The politics of this question is unavoidable in my opinion. The political element comes down to what you value in society and democracy. There is a very clear trend towards neoliberal policies and practices in education at present. Neo-liberalism is concerned with business-like efficiency, accountability and continuous (measurable) improvements. From this lens, education is seen in economic terms. The financial investment in education needs a sizeable return, not least because a country in modern politics is measured by how educated their population is. How do we measure how educated someone is? By prioritising the assessment procedures which give us a reliable, comparable result that we can easily track progress against. However, there are those who believe that this neoliberal/efficiency model has resulted in us valuing that which can be measured, more than education itself. It is from this perspective that we get the argument that the purpose of education is primarily to gain qualifications and to be ready for work.
The book ‘Purposes of Education’ makes repeated reference to Gert Biesta’s concept of ‘learnification’ here. Biesta argues that in modern educational discourse there has been a shift in language to focus disproportionately on ‘learning’ or ‘learners’. Biesta believes that this language falls short to accurately describe education. His point is that reframing the educational discourse onto the individual removes the complexity of the process and creates an empty individualistic ‘process-speak’. Ultimately in education, students learn something, from someone, for a specific purpose. The ‘learnification’ of language cannot fully capture this as it does not speak to content, direction or relationships. Also, if this becomes the only language available, the criticism from Biesta is that teachers become purely process managers, rather than integral parts of the learning relationship. If we also subscribe too heavily to the language of ‘learnification’, then it limits our power to truly question the complexities inherent in education. Biesta has observed that ‘if we fail to engage with the question of good education head-on – there is a real risk that data, statistics and league tables will do the decision-making for us’.
So what are the alternatives? What is the purpose of education if not to ensure children simply ‘learn’ or to achieve qualifications and start working. What are we missing out on?
It is also useful to look to more of Biesta’s work here. Biesta also argues that education is for qualification, subjectification and socialisation. The qualification function of education is one we are all too familiar with. Education for the purpose of doing something; gaining exam results, passing tests, readiness for the workplace etc. Socialisation refers to the many ways that education makes us become part of a particular social domain and allows us to learn the customs and ways of society. Subjectification refers to the process quite opposite to socialisation. Subjectification is the process of becoming an individual, learning who you are and to think independently. For Biesta, we have to be mindful of the balance between all three pursuits of education.

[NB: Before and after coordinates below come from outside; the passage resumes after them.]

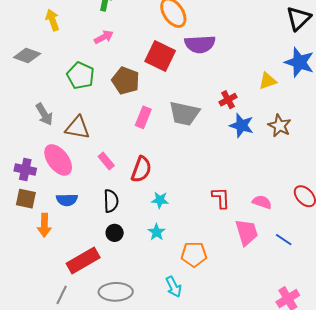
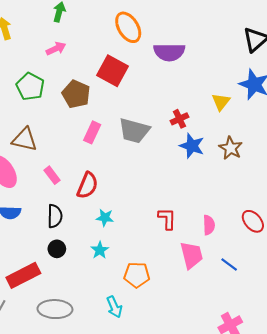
purple semicircle: (200, 44) -> (169, 52), moved
yellow triangle: (268, 81) -> (221, 102), turned -36
pink semicircle: (262, 202) -> (209, 225), turned 66

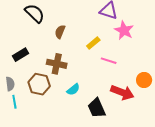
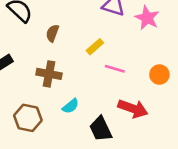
pink star: (124, 30) -> (147, 18), moved
orange circle: (144, 80) -> (159, 75), moved
brown hexagon: (39, 84) -> (28, 118), moved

I would argue that all 3 of the above purposes of education are reflected in the Four Capacities in Scottish education; Responsible Citizens, Effective Contributors, Successful Learners and Confident Individuals. However, my question would be, do we have the balance right between all three areas that Biesta puts forward? I think that we have a huge focus in Primary education on Socialisation and Subjectification. However, as a whole, the education system is disproportionately skewed towards qualification. A balance that needs questioned when we are interrogating the question of the purpose of education. Overemphasising qualification, high stakes assessments and measurable outcomes of education subsequently changes the discussion around the pedagogic practices involved. I believe this forces a pedagogical discussion which over-emphasises methods, strategies and teacher-pupil interaction which sees improving attainment as the main proxy for success.
For me, the over-emphasis on qualification, and the efficiency model favoured currently is problematic. As Nixon (2009 : 195) argues:
‘it is not just a different way of talking about the same thing. It radically alters what we are talking about. It constitutes a new way of thinking about teaching and learning…it effects how we teach…’

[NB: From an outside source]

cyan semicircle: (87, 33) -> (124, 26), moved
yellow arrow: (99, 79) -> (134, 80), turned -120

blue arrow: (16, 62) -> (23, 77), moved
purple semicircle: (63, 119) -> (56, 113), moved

Another alternative political view to the business-like, neoliberal model discussed above comes from the perspective of Critical Pedagogy. Here, education is a tool to dismantle the status-quo and not reinforce it. Education is a liberating force that builds democracy and encourages critical thought and the ability to change the world. From this perspective, which most closely aligns with my own, education should challenge inequality and the dominant uneven power relationships. It should prepare children to imagine a world that could be, rather than encouraging conformity with the world that is. For Paulo Freire, education does not exist in and of itself, but it exists to ensure that things change. In this view, children learn to be critically engaged in order to facilitate the transformation of the world they are in.
But of course, your view on this is inherently personal, hence the philosophical lens taken by Steen Nepper Larsen in the book. Discussing how you arrive at your own personal political standing is beyond the scope of this post. It is a complex mixture of various socialising agents; friends, family, social background, race, gender, class, education…this list could go on (perhaps a good blog post for later?)…My point however, is that where you stand on the political spectrum of the debate on the purpose of education will be an acutely personal decision.
Therein lies the provocative part. Education is a national policy, and at some point this policy has to be put into practice. When creating education policy and a national curriculum there is inevitably, intertwined within, the answer to the question of the purpose of education. This could be explicit (positive destinations, raising attainment, developing the young workforce) or more abstract and nuanced (successful learners, effective contributors etc.). This is contested, provocative and a site of struggle because of everything I have discussed above. The question of purpose cannot ever be apolitical or ahistorical. There is always bias at play, dominant perspectives reflected and political agendas enforced. How can everyone working in education reach a universal agreement on the complexity involved in the question of the purpose of education? What would universal agreement mean? Can you split priorities on something so fundamental? Is it feasible to assume that the answer to the purpose of education can be answered by multiple competing perspectives in the same system?
These are all questions that everyone in education should be asking themselves in my opinion. Or at least be mindful that any decision, even the decision to not ask the question, becomes political. The struggle will never go away. The balance of competing agendas and multiple perspectives is an inevitability in a mature and complex education system. However without interrogating your answers to these questions, you risk working for a system, with priorities and perspectives that do not align with your answer to the fundamental question of ‘What is it all really about?’. It may seem like navel-gazing, academic thought or pointless rhetoric without practical gain. But without analysing your purpose, you risk being purpose-less and in turn open to any shiny new initiative or approach that comes your way, slowly degrading the very reason you got into this job leaving you in a state of being unfulfilled, gradually grinding away your power, autonomy and agency (dramatic finish eh?) So, I urge you, take the power back, ask yourself the question:
What do you think the purpose of education is?